OpenSSH_5.3p1, OpenSSL 1.0.0-fips 29 Mar 2010
debug1: Reading configuration data /etc/ssh/ssh_config
debug1: Applying options for *


debug1: Authentication succeeded (password).
debug1: Local connections to LOCALHOST:1080 forwarded to remote address socks:0
debug1: Local forwarding listening on port 1080.
debug1: channel 0: new [port listener]
debug1: Local forwarding listening on ::1 port 1080.
bind: Cannot assign requested address
debug1: channel 1: new [client-session]
debug1: Entering interactive session.
debug1: Sending environment.
debug1: Sending env LANG = en_US.utf8

Other clue: If I run a Virtual Box on the client running Windows, open a tunnel with putty in that box, that tunnel, to the same remote server, works.

Stranger Still" If I use Putty (for linux) running directly on the Linux Client, it does NOT work, even if the settings are an exact duplicate of the putty settings which DO WORK in Putty running on Windows in a Virtual Box on the same Client Machine?? There is something fishy ... still trying experiments to figure out what it is.

  • What if you try and force it to use ipv4? (just as an initial troubleshooting test). E.g. ssh -4 -D 1080 [email protected] Commented Nov 1, 2012 at 10:54
  • Can you try a higher port number, 4000?
    – Baldrick
    Commented Nov 1, 2012 at 10:57
  • Thanks for inputs.
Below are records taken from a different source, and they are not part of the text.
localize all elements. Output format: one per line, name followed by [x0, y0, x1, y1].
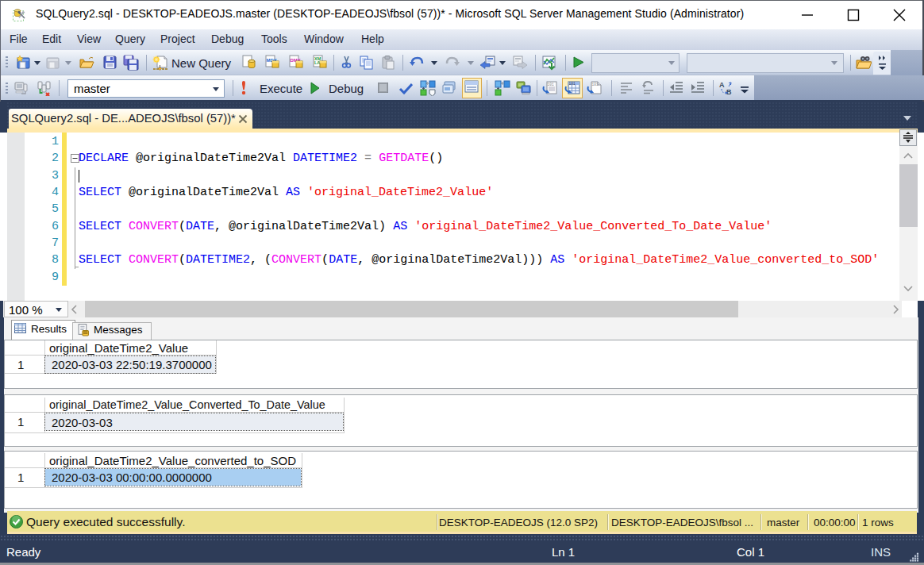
svg-text:101: 101 [569, 82, 576, 86]
svg-text:B: B [726, 88, 732, 96]
svg-text:101: 101 [592, 83, 599, 86]
svg-text:A: A [719, 81, 725, 89]
svg-text:101: 101 [548, 83, 554, 86]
I got it to work with: ssh -4 -D 8081 [email protected]
    – JosephK
    Commented Nov 1, 2012 at 15:51

1 Answer 1


The close the loop here. The answer, in this case, was to force the ssh client to use ipv4. E.g.

ssh -4 -D 8081 [email protected]
  • So I would think, except that I can select 'force ip4' in putty (running on Linux) without success. Also IPV6 is disabled on this machine, so theoretically should not have been at play. The completely inconsistent results I still get trying different permutations of this thing leave me scratching my head. In any case, your answer helped me get it working, and perhaps has uncovered something odd about how this version of CentOS or Linux Kernel or some-such is operating - Thanks.
    – JosephK
    Commented Nov 6, 2012 at 5:57
  • 1
    Thanks a lot, the -4 was also the solution for Ubuntu 11.04.
    – Sander
    Commented Dec 24, 2012 at 21:03
  • 6
    Instead of having to specify -4 every time, assuming all ssh connections are to be made with IPv4 only, add "AddressFamily inet" to your ssh_config file -- per user in ${HOME}/.ssh/ssh_config, or system wide for all users in /etc/ssh/ssh_config
    – J G Miller
    Commented Mar 13, 2017 at 13:04
  • 6
    What was the clue that made you think to try -4?
    – Paul Price
    Commented Apr 28, 2018 at 0:11
  • 2
    Refer to electricmonk.nl/log/2014/09/24/… . The clue is it listens on ipv6: "debug1: Local forwarding listening on ::1 port 8080."